Retail investors accessing equities through mutual funds (MFs) continued to book profits amid steep volatility witnessed in February. The redemption amount hit a 16-month high, while net outflows, were the highest since October 2010.
According to the statistics released by industry body Association of Mutual Funds in India (Amfi), overall redemption from pure equity schemes stood close to Rs 6,300 crore in February. With consistent subdued fresh sales of equity funds, the net outflow increased to Rs 2,700 crore against Rs 456 crore in the previous month.
“This is in line with expectations,” says Akshay Gupta, chief executive officer of Peerless Mutual Fund. “Especially when equities are not stoking confidence among investors, who are preferring availability of alternative investment avenues including fixed deposit and tax-free bonds.”
After a steep rally in January, sharp volatility hit the markets in February. During that month, benchmark stock indices ran up eight per cent, only to see a correction of over four per cent in a matter of a few sessions. “Investors are using these intermittent rallies to exit,” explains Gupta.
|A WORRYING RISE|
|Category of Funds||Net Inflow/
|Fund of Funds Investing Overseas||33|
|All figures in Rs crore Source : Amfi|
The chief investment officer (CIO) of a foreign fund house agrees, noting that extremely high volatility is taking toll on investors’ sentiments. “Indian retail investors prefer to stay away when markets correct. When the rally comes, they wait for corrections,” he notes.
“This makes me wonder: when would retail investors come in?”
Industry officials to whom Business Standard spoke say there was no reason for the market to rally so steeply in January. “Had this rally happened during a course of three to four months, lost investor confidence could have stood restored,” explains the CIO. “But, sharp movements tend to keep investors away which is hitting MF equity schemes.”
With such a sharp outflow in February, the overall inflows in the equity segment has barely managed to remain in the positive territory so far in the current financial year at less than Rs 500 crore. During the same period (April-February) last year, the industry had witnessed a net outflow of a whopping over Rs 13,000 crore — the highest for the fund industry.

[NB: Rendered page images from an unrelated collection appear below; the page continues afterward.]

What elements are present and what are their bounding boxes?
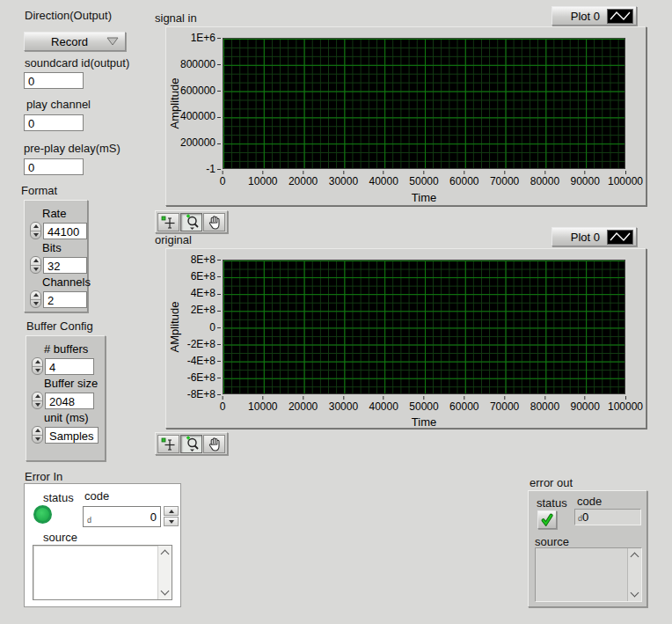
y-tick-label: 2E+8 [166,304,221,316]
y-tick-label: -8E+8 [166,388,221,400]
numeric-control-label: unit (ms) [44,411,99,424]
increment-button[interactable] [164,506,179,516]
increment-decrement-spinner[interactable] [30,290,41,308]
x-tick-label: 80000 [530,396,559,413]
y-tick-label: 600000 [166,84,221,97]
x-tick-label: 60000 [449,171,478,187]
buffer-config-cluster: # buffers 4 Buffer size 2048 [26,335,106,461]
numeric-control-value[interactable]: 32 [43,257,87,274]
x-axis-label: Time [223,191,625,204]
x-tick-label: 80000 [530,171,559,187]
numeric-control-label: # buffers [44,342,99,356]
error-out-code-label: code [577,495,602,508]
x-tick-label: 50000 [409,396,438,413]
plot-line-sample-icon [607,230,633,245]
numeric-control-label: Rate [42,207,82,220]
preplay-delay-label: pre-play delay(mS) [24,142,121,155]
error-out-code-indicator: d 0 [574,509,641,525]
plot-legend-label: Plot 0 [571,231,600,244]
decrement-button[interactable] [33,401,42,409]
direction-dropdown[interactable]: Record [24,32,126,51]
increment-button[interactable] [33,393,42,401]
preplay-delay-input[interactable]: 0 [24,158,84,175]
x-tick-label: 70000 [490,171,519,187]
scroll-up-icon[interactable] [161,550,170,559]
x-tick-label: 30000 [329,171,358,187]
cursor-tool-button[interactable] [157,435,179,453]
error-in-cluster-label: Error In [25,470,62,483]
increment-decrement-spinner[interactable] [30,222,41,239]
numeric-control: Rate 44100 [30,207,82,239]
scroll-down-icon[interactable] [161,587,170,596]
original-plot-legend[interactable]: Plot 0 [551,227,637,246]
y-tick-label: -6E+8 [166,371,221,384]
x-tick-label: 10000 [248,171,277,187]
y-tick-label: 6E+8 [166,270,221,283]
x-tick-label: 50000 [409,171,438,187]
signal-in-plot-area[interactable] [223,38,625,169]
x-tick-label: 0 [220,396,226,413]
scroll-up-icon [631,553,639,562]
decrement-button[interactable] [164,517,179,526]
error-in-source-input[interactable] [33,545,172,600]
error-in-code-input[interactable]: d 0 [83,506,161,527]
signal-in-graph: Amplitude 1E+6800000600000400000200000-1… [165,26,646,206]
increment-decrement-spinner[interactable] [32,392,43,409]
scrollbar[interactable] [157,546,172,599]
decrement-button[interactable] [31,266,40,274]
play-channel-input[interactable]: 0 [24,114,84,131]
x-axis-ticks: 0100002000030000400005000060000700008000… [223,396,625,410]
zoom-tool-button[interactable] [180,435,202,453]
direction-label: Direction(Output) [25,9,112,22]
numeric-control-value[interactable]: Samples [45,427,99,444]
numeric-control-label: Buffer size [44,377,99,390]
error-in-code-value: 0 [91,510,157,524]
y-tick-label: 1E+6 [166,32,221,44]
cursor-tool-button[interactable] [157,213,179,231]
buffer-config-cluster-label: Buffer Config [26,319,93,333]
numeric-control-value[interactable]: 2048 [45,393,94,409]
y-axis-ticks: 1E+6800000600000400000200000-1 [166,32,221,175]
increment-decrement-spinner[interactable] [32,357,43,375]
signal-in-plot-legend[interactable]: Plot 0 [551,6,637,26]
scrollbar [627,548,641,601]
increment-button[interactable] [33,358,42,367]
decrement-button[interactable] [31,300,40,308]
y-tick-label: 800000 [166,58,221,70]
numeric-control-label: Channels [42,275,82,289]
format-cluster-label: Format [21,184,57,197]
numeric-control-value[interactable]: 4 [45,358,94,375]
decrement-button[interactable] [33,436,42,444]
original-graph: AMplitude 8E+86E+84E+82E+80-2E+8-4E+8-6E… [165,248,646,429]
decrement-button[interactable] [33,367,42,375]
numeric-control: unit (ms) Samples [32,411,99,444]
error-in-source-value[interactable] [33,546,157,599]
increment-button[interactable] [31,223,40,231]
soundcard-id-input[interactable]: 0 [24,72,84,89]
zoom-tool-button[interactable] [180,213,202,231]
numeric-control: # buffers 4 [32,342,99,375]
hand-icon [207,215,223,230]
pan-tool-button[interactable] [203,213,225,231]
y-tick-label: 0 [166,321,221,334]
buffer-config-fields: # buffers 4 Buffer size 2048 [32,342,99,444]
increment-decrement-spinner[interactable] [32,426,43,444]
x-tick-label: 20000 [289,396,318,413]
pan-tool-button[interactable] [203,435,225,453]
decrement-button[interactable] [31,231,40,239]
original-plot-area[interactable] [223,260,625,394]
error-out-source-label: source [535,535,569,548]
numeric-control: Channels 2 [30,275,82,308]
increment-button[interactable] [31,291,40,300]
error-in-code-spinner[interactable] [164,506,179,526]
increment-button[interactable] [33,427,42,436]
increment-button[interactable] [31,257,40,266]
y-axis-ticks: 8E+86E+84E+82E+80-2E+8-4E+8-6E+8-8E+8 [166,253,221,400]
numeric-control-label: Bits [42,241,82,254]
numeric-control-value[interactable]: 44100 [43,223,87,239]
error-in-status-led[interactable] [33,505,52,524]
numeric-control-value[interactable]: 2 [43,291,87,308]
increment-decrement-spinner[interactable] [30,256,41,274]
labview-front-panel: Direction(Output) Record soundcard id(ou… [0,0,672,624]
checkmark-icon [540,513,554,526]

However, concerns continue to remain among fund managers about the current month. They say, there is no enthusiasm among investors. According to them, investors have started questioning industry’s objective of long-term investment as they have not made gains over the last three to four years.
“Their point is valid,” adds an equity head of a mid-sized fund house. “That is the reason why the industry’s most sold concept of SIP (systematic investment plan) too has been hit hard over the last six to eight months. Cancellations and terminations are happening on a consistent basis.”